The answer is probably because mechanical clocks were first developed in the northern hemisphere. If you are in the northern hemisphere and you stand facing the sun’s path it will move in a clockwise direction i.e. from the east to the southern sky to the west and using a sundial the shadow will follow the same clockwise course i.e. west to north to east (opposite to the path of the sun). Seeing that it is just as easy to make clock hands move anticlockwise it seems logical that when the first clocks were being developed the movement of the hands copied the path of a sundial’s shadow.
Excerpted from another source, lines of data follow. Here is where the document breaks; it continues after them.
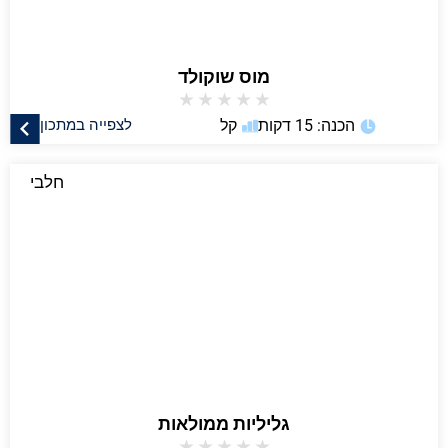
מוס שוקולד
★
★
★
★
★
הכנה: 15 דקות
קל
לצפייה במתכון
חלבי
גליליות ממולאות
★
★
★
★
★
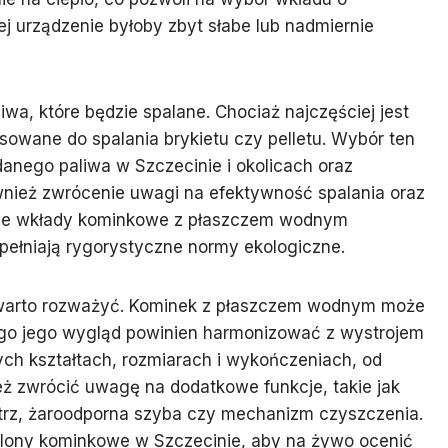
ej urządzenie byłoby zbyt słabe lub nadmiernie
wa, które będzie spalane. Chociaż najczęściej jest
osowane do spalania brykietu czy pelletu. Wybór ten
nego paliwa w Szczecinie i okolicach oraz
wnież zwrócenie uwagi na efektywność spalania oraz
sne wkłady kominkowe z płaszczem wodnym
pełniają rygorystyczne normy ekologiczne.
y warto rozważyć. Kominek z płaszczem wodnym może
tego jego wygląd powinien harmonizować z wystrojem
ch kształtach, rozmiarach i wykończeniach, od
ż zwrócić uwagę na dodatkowe funkcje, takie jak
rz, żaroodporna szyba czy mechanizm czyszczenia.
alony kominkowe w Szczecinie, aby na żywo ocenić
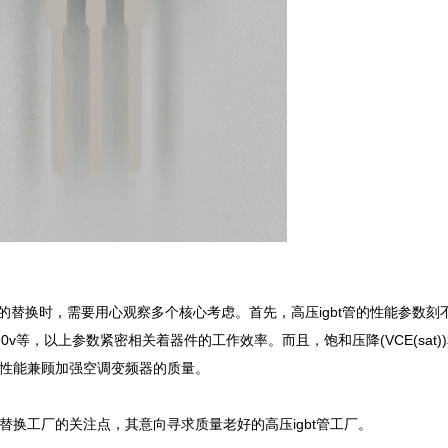
bt管的替换时，需要用心观察多个核心考虑。首先，高压igbt管的性能参数刻
v等，以上参数紧密相关着器件的工作效率。而且，饱和压降(VCE(sat)
t))性能兼顾加强空调变频器的质量。

管替换工厂的关注点，其意向寻求质量老好的高压igbt管工厂。
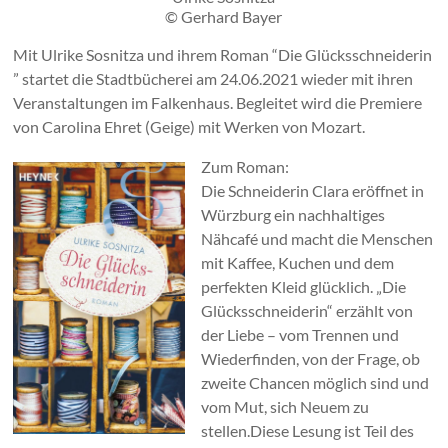
© Gerhard Bayer
Mit Ulrike Sosnitza und ihrem Roman “Die Glücksschneiderin
” startet die Stadtbücherei am 24.06.2021 wieder mit ihren
Veranstaltungen im Falkenhaus. Begleitet wird die Premiere
von Carolina Ehret (Geige) mit Werken von Mozart.
Zum Roman:
Die Schneiderin Clara eröffnet in
Würzburg ein nachhaltiges
Nähcafé und macht die Menschen
mit Kaffee, Kuchen und dem
perfekten Kleid glücklich. „Die
Glücksschneiderin“ erzählt von
der Liebe – vom Trennen und
Wiederfinden, von der Frage, ob
zweite Chancen möglich sind und
vom Mut, sich Neuem zu
stellen.Diese Lesung ist Teil des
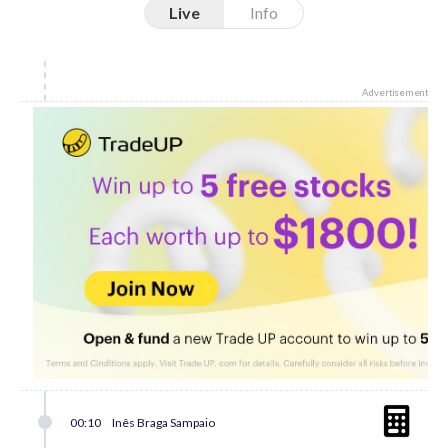
Live
Info
Advertisement
00:10
Inês Braga Sampaio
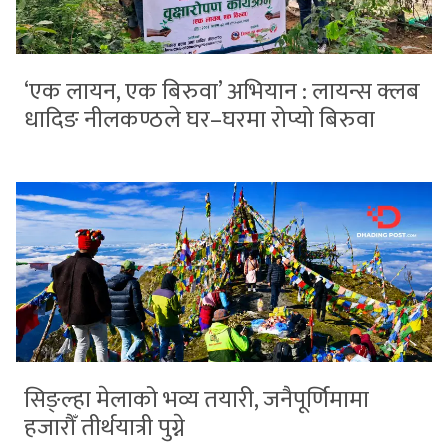
‘एक लायन, एक बिरुवा’ अभियान : लायन्स क्लब
धादिङ नीलकण्ठले घर–घरमा रोप्यो बिरुवा
सिङ्ल्हा मेलाको भव्य तयारी, जनैपूर्णिमामा
हजारौँ तीर्थयात्री पुग्ने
Interesting facts about time.

  • Before the invention of the clock the sundial was the only way to measure time. After the invention of the clock, the sundial maintained its importance, as clocks needed to be regularly reset from a sundial, because the accuracy of early clocks was so poor.
  • Taipei 101, a skyscraper standing over 500 metres brought the ancient sundial tradition into the 21st century. The design of an adjoining park uses the tower as the style for a huge horizontal sundial.
  • Daylight savings time started being used during World War One because of a coal shortage. Longer daylight hours meant there was less need for electricity (coal powered) to keep the lights on.
  • Around a billion years ago an Earth day lasted 18 hours because the moon was much closer causing Earth to spin faster – now the moon’s gravity is causing Earth’s spin to slow down. When the dinosaurs were in charge (roughly 70 million years ago) a day was around 23.5 hours meaning the Earth year had 372 days.
  • From 1836 John Belville, an English astronomer who worked at the Greenwich Observatory set his watch every morning against the Greenwich clock and travelled to his 200 clients “selling” them the time. Back then, people struggled to keep their clocks in sync so they could look at John’s watch and adjust theirs for a subscription fee.
  • New clocks or watches have a default setting of 10.10 which is for aesthetic reasons. Setting the hands in this way allows the hands to be displayed in a neat and symmetrical way that also does not obscure any brand or logo in the clock’s centre.

American poet, Robert Frost had a novel idea of how time controls us. He said, ‘By faithfully working eight hours a day you may eventually get to be boss and work twelve hours a day.”

Warrick Asher

General Manager – Business Development, BarnOwl GRC.